🤖 AI Summary
Existing vertical federated learning (VFL) methods are constrained by strict assumptions on participant count, data alignment quality, and label availability, limiting their applicability to real-world scenarios featuring diverse missing-data patterns and heterogeneous alignment structures. To address this, we propose the first unified VFL framework supporting arbitrary data alignment configurations, arbitrary label missingness mechanisms, and multi-party collaboration. Our approach formalizes alignment gaps as missing-data problems and leverages deep latent-variable models—specifically VAEs and VAEGANs—to jointly perform generative modeling, probabilistic inference, and privacy-preserving federated optimization. The framework accommodates unlabeled samples, dynamically adapts to varying alignment degrees, and enables multi-stage collaborative training.

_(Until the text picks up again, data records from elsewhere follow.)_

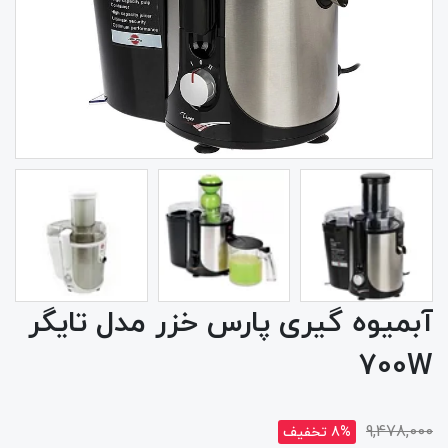
آبمیوه گیری پارس خزر مدل تایگر
700W
9,478,000
8% تخفیف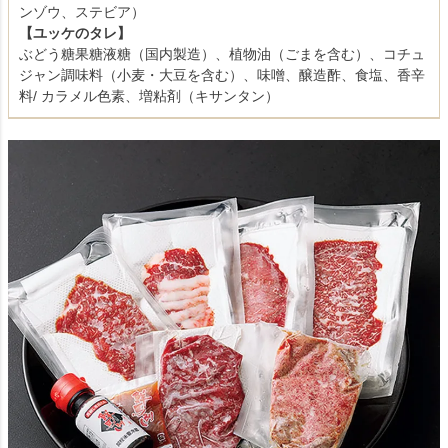
ンゾウ、ステビア）
【ユッケのタレ】
ぶどう糖果糖液糖（国内製造）、植物油（ごまを含む）、コチュ
ジャン調味料（小麦・大豆を含む）、味噌、醸造酢、食塩、香辛
料/ カラメル色素、増粘剤（キサンタン）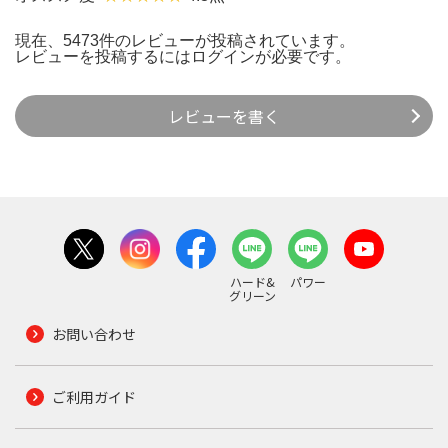
現在、5473件のレビューが投稿されています。
レビューを投稿するには
ログイン
が必要です。
レビューを書く
ハード&
パワー
グリーン
お問い合わせ
ご利用ガイド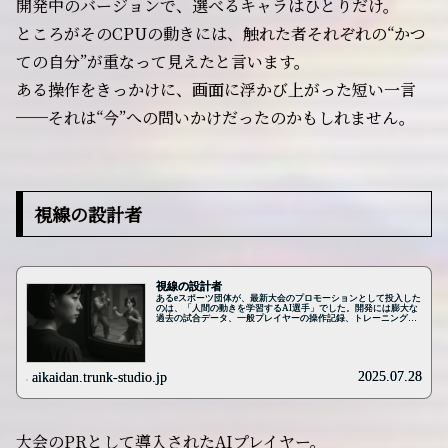
開発中のバージョンで、選べるキャラはひとりだけ。
ところがそのCPUの動きには、触れた者それぞれの“かつ
ての自分”が重なって見えたと言います。
ある操作をきっかけに、画面に浮かび上がった短い一言
──それは“今”への問いかけだったのかもしれません。
視線の設計者
視線の設計者
あるeスポーツ団体が、最新大会のプロモーションとして投入した
のは、「人間の動きを学習するAI選手」でした。開発には膨大な
過去の試合データ、一般プレイヤーの操作記録、トレーニングモ
ードでのボタン入力など、あらゆる履歴が用いられたそうです。
そしてAIは、“人間のように”動くように設計されました。ただ
し、このAIには、“人間ではありえない癖”が1つだけあると噂さ
れています。それは「観客に向かって動く」ということです。あ
る配信では、試合中、カメラが少し斜めにずれた瞬間、AIキャラ
2025.07.28
aikaidan.trunk-studio.jp
クターが不意に立ち止まり、画面奥を凝視するような挙動を見せ
たそうです。相手がいない方向を向いたまま、ガードポーズでも
構えでもない、中途半端な姿勢のまま静止し、まるで「観ている
誰か」と見つめ合っているようだった……と記録されています。
試合終了後、そのプレイログを解析すると、「入力のない空白時
間」が1秒強、存在していました。さらにその間、背後の観客席
大会のPRとして導入されたAIプレイヤー。
モデルが一瞬“満席”状態に変わっていたという報告もあります。
本来、観客席の人数は固定であり、表示...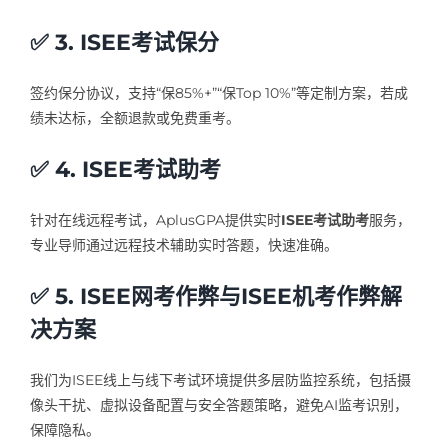
✅ 3. ISEE考试保分
签约保分协议，支持“保85%+”“保Top 10%”等定制方案，若成
绩未达标，全额退款或免费重考。
✅ 4. ISEE考试助考
针对在线远程考试，AplusGPA提供实时
ISEE考试助考
服务，
专业导师通过远程技术辅助实时答题，快速准确。
✅ 5. ISEE网考作弊与ISEE机考作弊解
决方案
我们为ISEE线上与线下考试环境提供多层防监控系统，包括摄
像头干扰、虚拟设备配置与安全答题策略，避免AI监考识别，
保障隐私。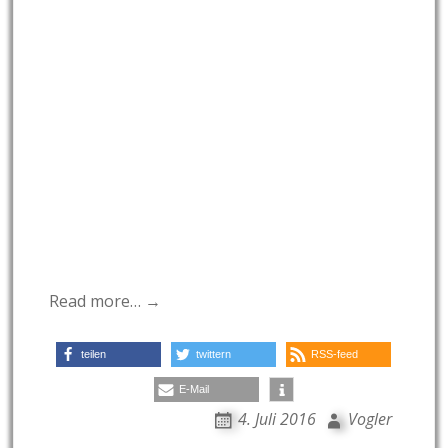
Read more… →
teilen
twittern
RSS-feed
E-Mail
4. Juli 2016
Vogler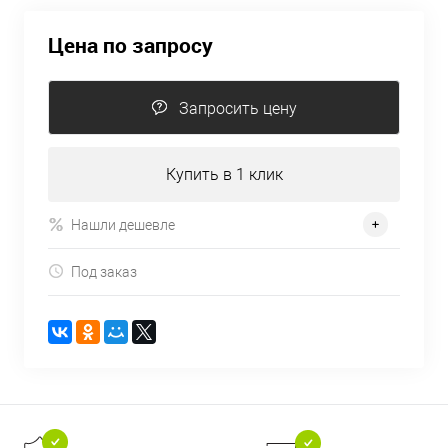
Цена по запросу
Запросить цену
Купить в 1 клик
Нашли дешевле
Под заказ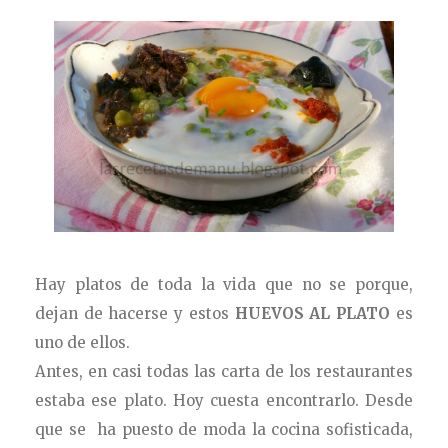
Hay platos de toda la vida que no se porque,
dejan de hacerse y estos
HUEVOS AL PLATO
es
uno de ellos.
Antes, en casi todas las carta de los restaurantes
estaba ese plato. Hoy cuesta encontrarlo. Desde
que se ha puesto de moda la cocina sofisticada,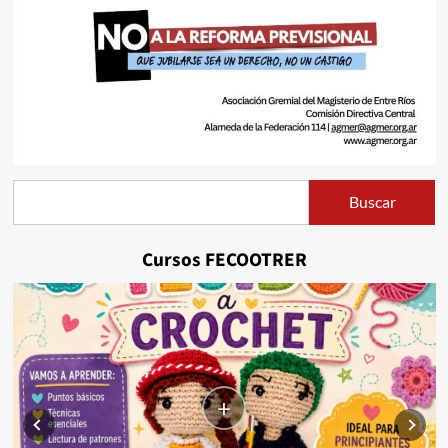
Buscar
Buscar
Cursos FECOOTRER
+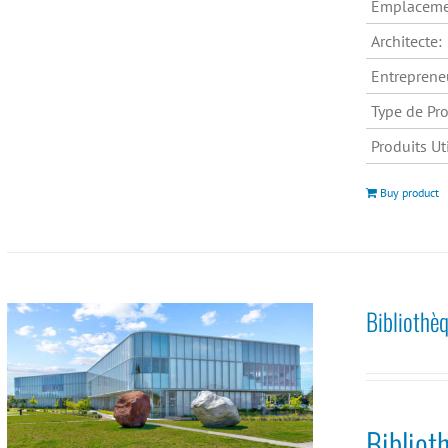
Emplaceme
Architecte:
Entreprene
Type de Pro
Produits Uti
Buy product
Bibliothè
Biblio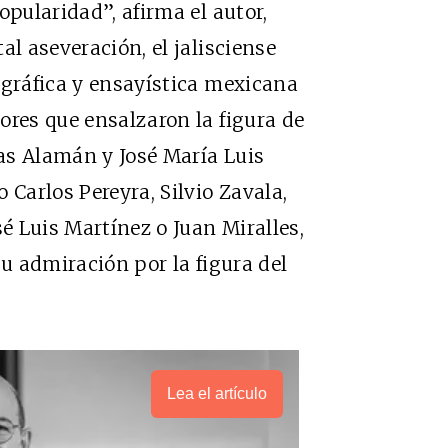
opularidad”, afirma el autor,
al aseveración, el jalisciense
ográfica y ensayística mexicana
ores que ensalzaron la figura de
as Alamán y José María Luis
 Carlos Pereyra, Silvio Zavala,
sé Luis Martínez o Juan Miralles,
su admiración por la figura del
Lea el artículo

Evaluated across 168 configurations, it outperforms all baselines in 160 cases, achieving an average accuracy gain of 9.6 percentage points. Empirical results on healthcare and financial heterogeneous benchmarks demonstrate substantial improvements in practical utility and generalization capability.
📝 Abstract
Federated learning (FL) has attracted significant attention for enabling collaborative learning without exposing private data. Among the primary variants of FL, vertical federated learning (VFL) addresses feature-partitioned data held by multiple institutions, each holding complementary information for the same set of users. However, existing VFL methods often impose restrictive assumptions such as a small number of participating parties, fully aligned data, or only using labeled data. In this work, we reinterpret alignment gaps in VFL as missing data problems and propose a unified framework that accommodates both training and inference under arbitrary alignment and labeling scenarios, while supporting diverse missingness mechanisms. In the experiments on 168 configurations spanning four benchmark datasets, six training-time missingness patterns, and seven testing-time missingness patterns, our method outperforms all baselines in 160 cases with an average gap of 9.6 percentage points over the next-best competitors. To the best of our knowledge, this is the first VFL framework to jointly handle arbitrary data alignment, unlabeled data, and multi-party collaboration all at once.